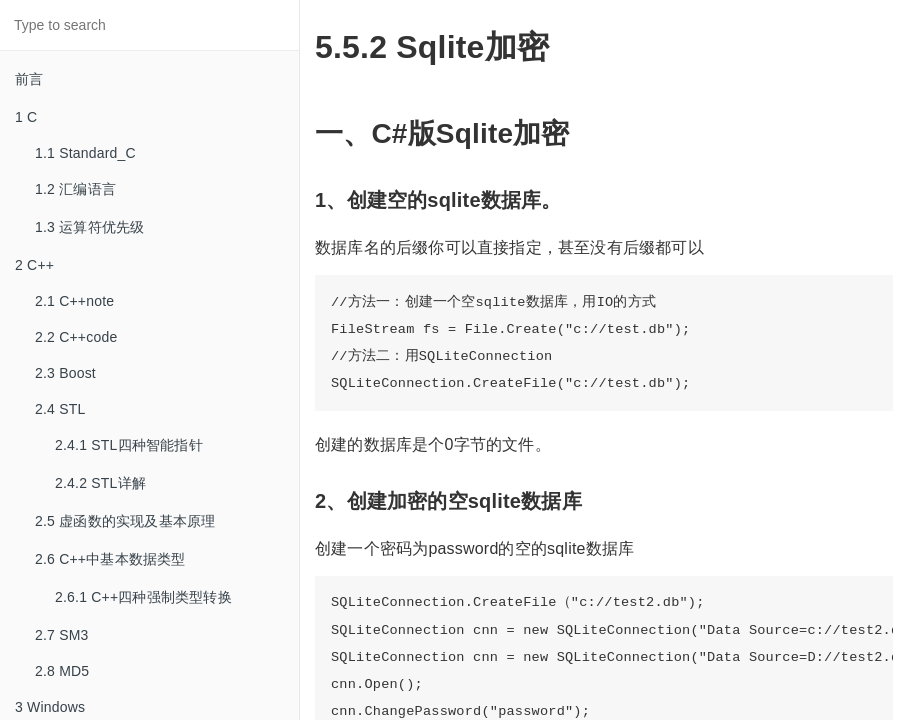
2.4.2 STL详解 (100, 483)
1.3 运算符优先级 (89, 227)
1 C (26, 117)
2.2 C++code (76, 337)
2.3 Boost (65, 373)
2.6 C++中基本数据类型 (110, 559)
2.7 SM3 (62, 635)
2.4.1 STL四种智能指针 (129, 445)
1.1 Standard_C (85, 153)
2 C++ (34, 265)
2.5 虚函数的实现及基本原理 (125, 521)
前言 (29, 79)
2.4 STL (60, 409)
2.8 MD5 (62, 671)
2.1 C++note (74, 301)
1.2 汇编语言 (75, 189)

⁂

Aim of the exercise: Write out the entries word for word. Skip the pictures.

Task answer:
2.4.2 STL详解 (100, 483)
1.3 运算符优先级 (89, 227)
1 C (26, 117)
2.2 C++code (76, 337)
2.3 Boost (65, 373)
2.6 C++中基本数据类型 (110, 559)
2.7 SM3 (62, 635)
2.4.1 STL四种智能指针 (129, 445)
1.1 Standard_C (85, 153)
2 C++ (34, 265)
2.5 虚函数的实现及基本原理 (125, 521)
前言 (29, 79)
2.4 STL (60, 409)
2.8 MD5 (62, 671)
2.1 C++note (74, 301)
1.2 汇编语言 (75, 189)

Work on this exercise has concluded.